OKR Cosa sono e come utilizzarli

OKR cosa sono e come utilizzarli per la gestione della tua azienda

Gli OKR come struttura per la definizione degli obiettivi hanno riscosso un enorme successo in aziende come Google, Intel e Netflix e stanno guadagnando popolarità man mano che il contesto aziendale e dei talenti cambia.

Gli OKR ci hanno aiutato a crescere di 10 volte, molte volte. Ci hanno aiutato a rendere la nostra missione follemente audace di “organizzare le informazioni del mondo” forse anche realizzabile. Ci hanno tenuto in tempo e in pista quando contava di più : Larry Page, Google

Cos’è OKR?

OKR, che sta per Objectives(O) e Key Results(KR), è un metodo per identificare, monitorare e raggiungere gli obiettivi che contano di più.

Gli OKR hanno 2 parti —-

  1. Il Framework che ti aiuta a suddividere la grande missione in obiettivi perseguibili con pietre miliari.
  2. La mentalità ti dice di concentrarti su ciò che conta di più.

Il quadro OKR

Gli obiettivi sono “Cosa” vuoi realizzare.

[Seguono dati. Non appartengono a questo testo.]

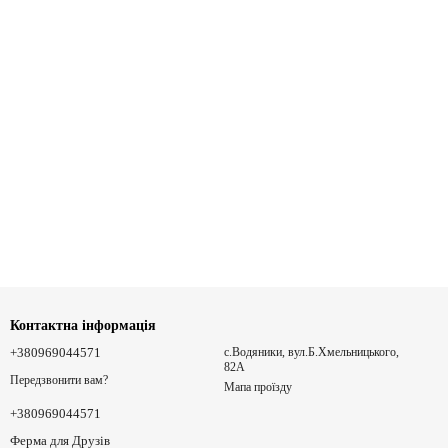
Контактна інформація
+380969044571
с.Водяники, вул.Б.Хмельницького,
82А
Передзвонити вам?
Мапа проїзду
+380969044571
Ферма для Друзів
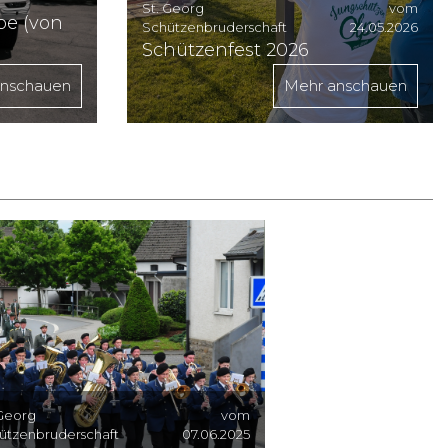
St. Georg
vom
pe (von
Schützenbruderschaft
24.05.2026
Schützenfest 2026
anschauen
Mehr anschauen
 Georg
vom
ützenbruderschaft
07.06.2025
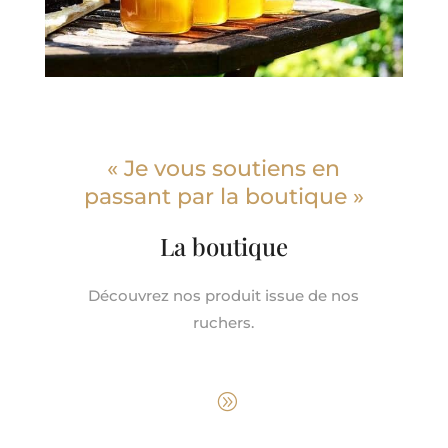
« Je vous soutiens en
passant par la boutique »
La boutique
Découvrez nos produit issue de nos
ruchers.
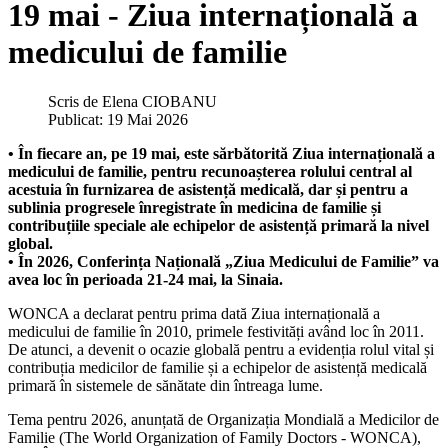
19 mai - Ziua internațională a
medicului de familie
Scris de
Elena CIOBANU
Publicat: 19 Mai 2026
• În fiecare an, pe 19 mai, este sărbătorită Ziua internațională a
medicului de familie, pentru recunoașterea rolului central al
acestuia în furnizarea de asistență medicală, dar și pentru a
sublinia progresele înregistrate în medicina de familie și
contribuțiile speciale ale echipelor de asistență primară la nivel
global.
• În 2026, Conferința Națională „Ziua Medicului de Familie” va
avea loc în perioada 21-24 mai, la Sinaia.
WONCA a declarat pentru prima dată Ziua internațională a
medicului de familie în 2010, primele festivități având loc în 2011.
De atunci, a devenit o ocazie globală pentru a evidenția rolul vital și
contribuția medicilor de familie și a echipelor de asistență medicală
primară în sistemele de sănătate din întreaga lume.
Tema pentru 2026, anunțată de Organizația Mondială a Medicilor de
Familie (The World Organization of Family Doctors - WONCA),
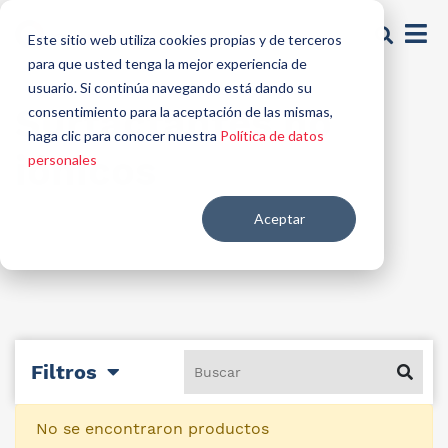
Este sitio web utiliza cookies propias y de terceros
para que usted tenga la mejor experiencia de
usuario. Si continúa navegando está dando su
Surfactantes no
consentimiento para la aceptación de las mismas,
haga clic para conocer nuestra
Política de datos
iónicos
personales
Aceptar
Filtros
No se encontraron productos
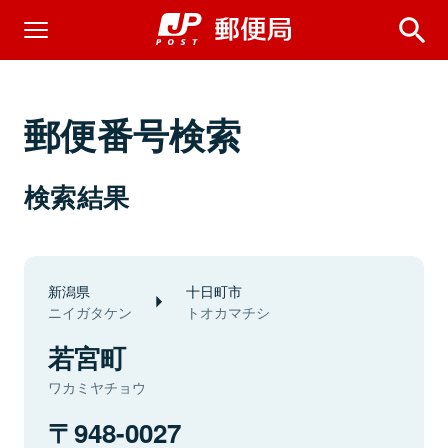
郵便番号検索
検索結果
新潟県
十日町市
ニイガタケン
トオカマチシ
若宮町
ワカミヤチョウ
948-0027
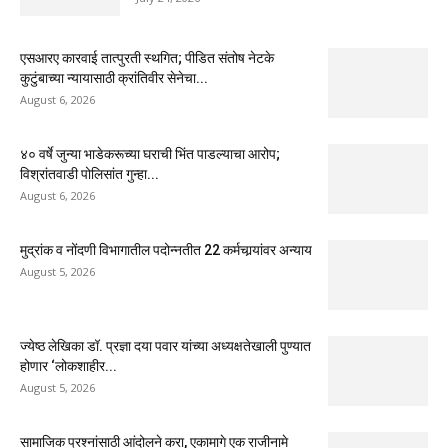
एसआरए कारवाई तात्पुरती स्थगित; पीडित संतोष नेटके
कुटुंबाच्या न्यायासाठी क्रांतिवीर सेनेचा...
August 6, 2026
४० वर्षे जुन्या भाडेकरूच्या घराची भिंत पाडल्याचा आरोप;
विश्रांतवाडी पोलिसांत गुन्हा...
August 6, 2026
मुद्रांक व नोंदणी विभागातील पदोन्नतीत 22 कर्मचार्‍यांवर अन्याय
August 5, 2026
ज्येष्ठ लेखिका डॉ. प्रज्ञा दया पवार यांच्या अध्यक्षतेखाली पुण्यात
होणार ‘लोकशाहीर...
August 5, 2026
सामाजिक प्रश्नांसाठी आंदोलने करा, एकामागे एक राजीनामे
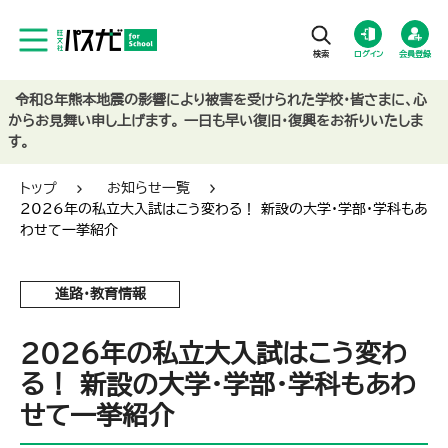
ログイン
会員登録
令和8年熊本地震の影響により被害を受けられた学校・皆さまに、心
からお見舞い申し上げます。 一日も早い復旧・復興をお祈りいたしま
す。
トップ
お知らせ一覧
2026年の私立大入試はこう変わる！ 新設の大学・学部・学科もあ
わせて一挙紹介
進路・教育情報
2026年の私立大入試はこう変わ
る！ 新設の大学・学部・学科もあわ
せて一挙紹介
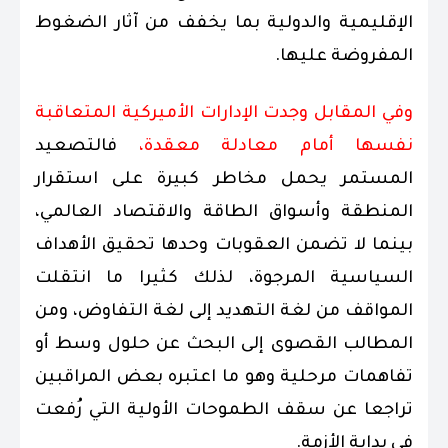
الإقليمية والدولية بما يخفف من آثار الضغوط
المفروضة عليها.
وفي المقابل وجدت الإدارات الأميركية المتعاقبة
نفسها أمام معادلة معقدة،
فالتصعيد
المستمر يحمل مخاطر كبيرة على استقرار
المنطقة وأسواق الطاقة والاقتصاد العالمي،
بينما لا تضمن العقوبات وحدها تحقيق الأهداف
السياسية المرجوة، لذلك كثيرا ما انتقلت
المواقف من لغة التهديد إلى لغة التفاوض، ومن
المطالب القصوى إلى البحث عن حلول وسط أو
تفاهمات مرحلية وهو ما اعتبره بعض المراقبين
تراجعا عن سقف الطموحات الأولية التي رُفعت
في بداية الأزمة.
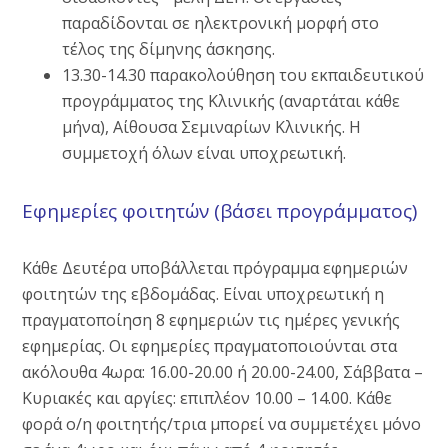
παραδίδονται σε ηλεκτρονική μορφή στο
τέλος της δίμηνης άσκησης.
13.30-14.30 παρακολούθηση του εκπαιδευτικού
προγράμματος της Κλινικής (αναρτάται κάθε
μήνα), Αίθουσα Σεμιναρίων Κλινικής. Η
συμμετοχή όλων είναι υποχρεωτική.
Εφημερίες φοιτητών (βάσει προγράμματος)
Κάθε Δευτέρα υποβάλλεται πρόγραμμα εφημεριών
φοιτητών της εβδομάδας. Είναι υποχρεωτική η
πραγματοποίηση 8 εφημεριών τις ημέρες γενικής
εφημερίας. Οι εφημερίες πραγματοποιούνται στα
ακόλουθα 4ωρα: 16.00-20.00 ή 20.00-24.00, Σάββατα –
Κυριακές και αργίες: επιπλέον 10.00 – 14.00. Κάθε
φορά ο/η φοιτητής/τρια μπορεί να συμμετέχει μόνο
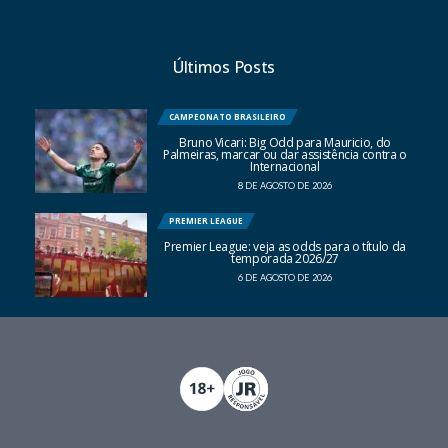
Últimos Posts
CAMPEONATO BRASILEIRO
Bruno Vicari: Big Odd para Mauricio, do
Palmeiras, marcar ou dar assistência contra o
Internacional
8 DE AGOSTO DE 2026
PREMIER LEAGUE
Premier League: veja as odds para o título da
temporada 2026/27
6 DE AGOSTO DE 2026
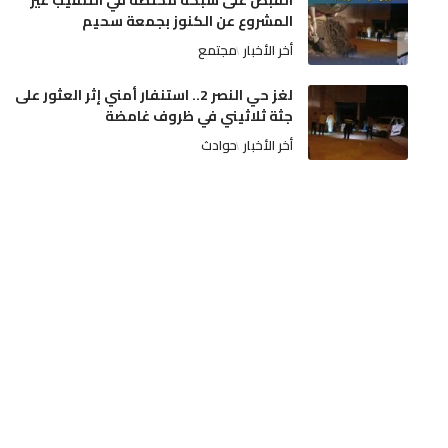
القبض على شبكة مختصة في التنقيب غير
المشروع عن الكنوز بجمعة سحيم
أخر الأخبار
مجتمع
لغز حي النصر 2.. استنفار أمني إثر العثور على
جثة ثلاثيني في ظروف غامضة
أخر الأخبار
حوادث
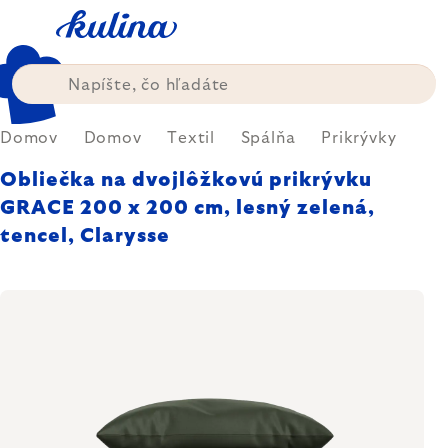
Prejsť
na
obsah
Domov
Domov
Textil
Spálňa
Prikrývky
Obliečka na dvojlôžkovú prikrývku
GRACE 200 x 200 cm, lesný zelená,
tencel, Clarysse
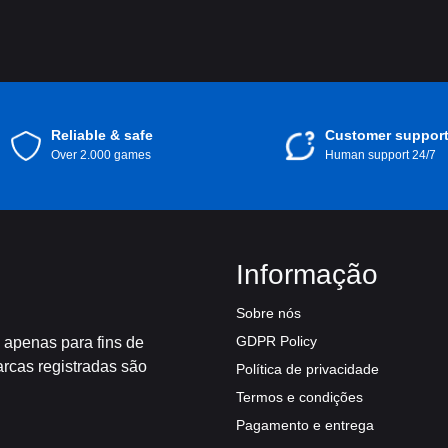
Reliable & safe
Customer suppor
Over 2.000 games
Human support 24/7
Informação
Sobre nós
GDPR Policy
 apenas para fins de
arcas registradas são
Política de privacidade
Termos e condições
Pagamento e entrega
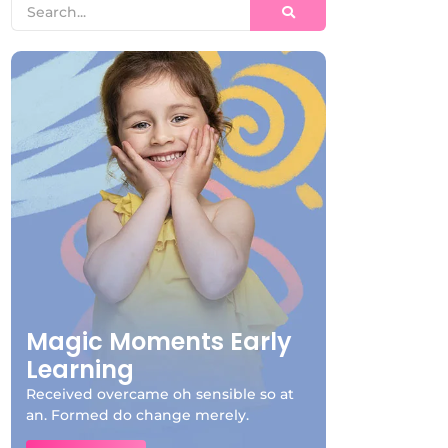
Magic Moments Early
Learning
Received overcame oh sensible so at
an. Formed do change merely.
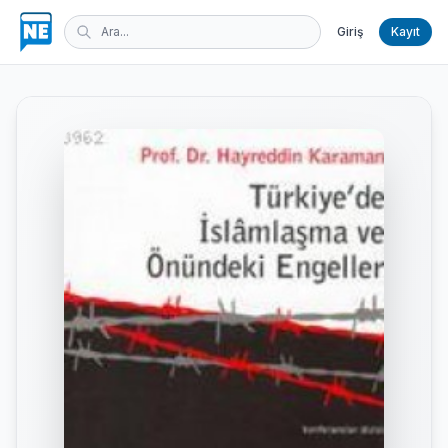
Giriş
Kayıt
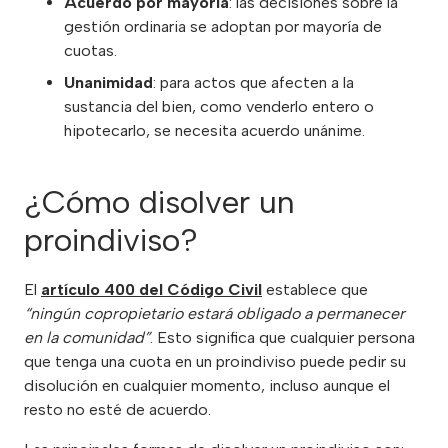
Acuerdo por mayoría
: las decisiones sobre la
gestión ordinaria se adoptan por mayoría de
cuotas.
Unanimidad
: para actos que afecten a la
sustancia del bien, como venderlo entero o
hipotecarlo, se necesita acuerdo unánime.
¿Cómo disolver un
proindiviso?
El
artículo 400 del Código Civil
establece que
“ningún copropietario estará obligado a permanecer
en la comunidad”
. Esto significa que cualquier persona
que tenga una cuota en un proindiviso puede pedir su
disolución en cualquier momento, incluso aunque el
resto no esté de acuerdo.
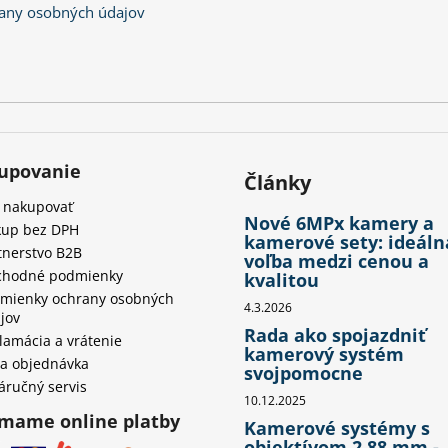
any osobných údajov
upovanie
Články
 nakupovať
Nové 6MPx kamery a
up bez DPH
kamerové sety: ideáln
tnerstvo B2B
voľba medzi cenou a
hodné podmienky
kvalitou
mienky ochrany osobných
4.3.2026
jov
Rada ako spojazdniť
lamácia a vrátenie
kamerový systém
a objednávka
svojpomocne
áručný servis
10.12.2025
ímame online platby
Kamerové systémy s
objektívom 2.88 mm -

I risultati chiave sono misure e pietre miliari che indicano “Come” realizzerai il tuo obiettivo.

Ogni obiettivo dovrebbe avere la propria serie di 3–5 risultati chiave.

Se raggiungi tutti i tuoi risultati chiave, dovresti raggiungere il tuo obiettivo. Allo stesso modo, raggiungere il tuo obiettivo dovrebbe significare che hai raggiunto tutti i tuoi risultati chiave.

Esempio OK della mia azienda BHOOST Hosting:

Obiettivo: diventare l’azienda di Hosting per E-commerce più veloce e sicura al mondo.

➜ KR 1: Lanciare il branding e sito web entro fine Gennaio 2022.

➜ KR 2: Lancia una campagna di Marketing in Italiano, Spagnolo, Inglese entro fine giugno 2022

➜ KR 3: Acquisire 500 Clienti entro fine 2022

Un ” buon obiettivo” dovrebbe essere:

  • Significativo: connettiti alla missione e alle priorità principali dell’organizzazione/team.
  • Audace: rappresenta un cambiamento significativo rispetto allo stato attuale.
  • Ispirazione: motivare e sollecitare il team o l’individuo a lavorare in tal senso.

Un ” buon risultato chiave” dovrebbe essere specificolimitato nel tempo e misurabile .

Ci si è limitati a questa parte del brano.